Comecei a amar-te no dia em que te abandonei.
Foram as
palavras dele quando, dez anos depois, a encontrou por mero acaso no
café. Ela sorriu, disse-lhe “olá, amo-te” mas os lábios só disseram
“olá, está tudo bem?”. Ficaram horas a conversar, até que ele, nestas
coisas era sempre ele a perder a vergonha por mais vergonha que tivesse
naquilo que tinha feito (como é que fui deixar-te? como fui tão imbecil
ao ponto de não perceber que estava em ti tudo o que queria?), lhe disse
com toda a naturalidade do mundo que
queria levá-la para a cama. Ela primeiro pensou em esbofeteá-lo e depois
amá-lo a tarde toda e a noite toda, de seguida pensou em fugir dali e
depois amá-lo a tarde toda e a noite toda, e finalmente resolveu não
dizer nada e, lentamente, a esconder as lágrimas por dentro dos olhos,
abandonou-o da mesma maneira que ele a abandonara uma década antes. Não
era uma vingança nem sequer um castigo – apenas percebeu que estava tão
perdida dentro do que sentia que tinha de ir para longe dali para ir
para dentro de si. Pensou que provavelmente foi isso o que lhe aconteceu
naquele dia longínquo em que a deixara, sozinha e esparramada de dor,
no chão, para nunca mais voltar.
De tudo o que amo és tu o que mais me apaixona.

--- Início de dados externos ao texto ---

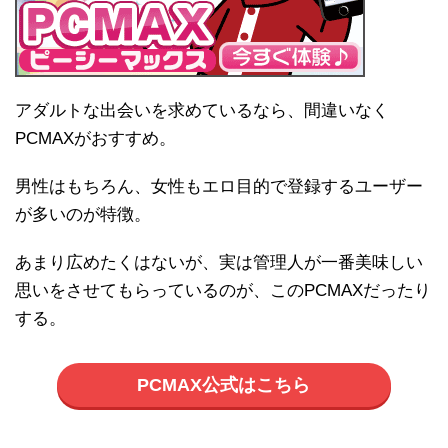
アダルトな出会いを求めているなら、間違いなく
PCMAXがおすすめ。
男性はもちろん、女性もエロ目的で登録するユーザー
が多いのが特徴。
あまり広めたくはないが、実は管理人が一番美味しい
思いをさせてもらっているのが、このPCMAXだったり
する。
PCMAX公式はこちら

Foram as palavras dela, poucos minutos depois, quando ele, teimoso, a
seguiu até ao fundo da rua em hora de ponta. Estavam frente a frente,
toda a gente a passar sem perceber que ali se decidia o futuro do mundo.

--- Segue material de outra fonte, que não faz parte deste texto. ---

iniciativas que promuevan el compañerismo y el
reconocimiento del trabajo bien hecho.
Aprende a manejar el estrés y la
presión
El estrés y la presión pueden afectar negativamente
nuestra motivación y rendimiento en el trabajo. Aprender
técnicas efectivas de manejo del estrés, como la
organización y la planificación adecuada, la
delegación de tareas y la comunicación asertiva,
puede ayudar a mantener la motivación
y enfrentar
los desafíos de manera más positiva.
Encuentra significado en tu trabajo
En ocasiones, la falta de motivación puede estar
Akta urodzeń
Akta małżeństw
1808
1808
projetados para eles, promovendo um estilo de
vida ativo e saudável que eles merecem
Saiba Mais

Ele disse: “casei-me com outra para te poder amar em paz”. Ela disse:
“casei-me com outro para que houvesse um ruído que te calasse em mim”.
Na verdade nem um nem outro disseram nada disso porque nem um nem outro
eram poetas. Mas o que as palavras de um (“amo-te como um louco”) e as
palavras de outro (“amo-te como uma louca”) disseram foi isso mesmo. A
rua parou, então, diante do abraço deles.
Pedro Chagas Freitas
in 'Prometo Falhar'
Que livro!!!!Que livro!!!!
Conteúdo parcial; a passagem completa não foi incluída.